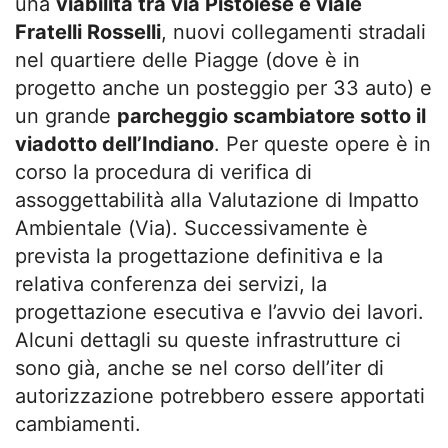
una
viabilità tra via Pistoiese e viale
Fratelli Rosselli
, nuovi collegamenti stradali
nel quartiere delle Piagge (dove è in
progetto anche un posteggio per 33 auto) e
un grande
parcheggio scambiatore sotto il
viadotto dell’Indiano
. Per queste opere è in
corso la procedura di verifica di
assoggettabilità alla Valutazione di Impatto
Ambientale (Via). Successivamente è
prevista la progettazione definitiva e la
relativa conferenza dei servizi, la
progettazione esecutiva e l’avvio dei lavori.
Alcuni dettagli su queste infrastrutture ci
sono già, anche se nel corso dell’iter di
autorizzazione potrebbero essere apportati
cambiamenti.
==
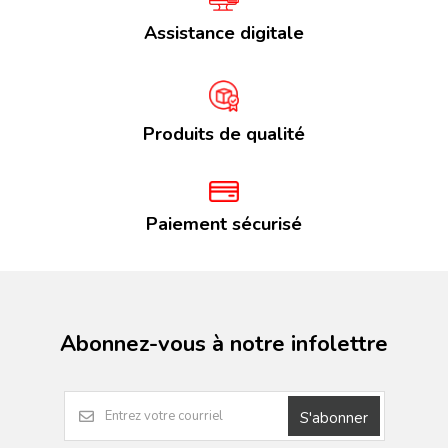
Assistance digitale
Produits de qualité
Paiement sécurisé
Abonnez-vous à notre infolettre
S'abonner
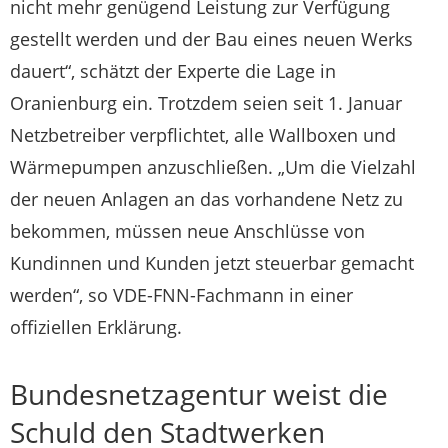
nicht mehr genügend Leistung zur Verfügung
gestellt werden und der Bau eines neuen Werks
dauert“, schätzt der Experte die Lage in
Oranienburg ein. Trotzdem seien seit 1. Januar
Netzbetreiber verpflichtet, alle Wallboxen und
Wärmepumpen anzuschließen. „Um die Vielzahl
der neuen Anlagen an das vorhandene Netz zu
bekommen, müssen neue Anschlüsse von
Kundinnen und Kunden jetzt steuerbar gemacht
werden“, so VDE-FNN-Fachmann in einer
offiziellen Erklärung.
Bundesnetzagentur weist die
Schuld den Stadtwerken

- Exercise details -
Go through the material above and output exactly the lines from the one containing "autorizzazione potrebbero essere apportati" through the one containing "cambiamenti.".

- Output below -
autorizzazione potrebbero essere apportati
cambiamenti.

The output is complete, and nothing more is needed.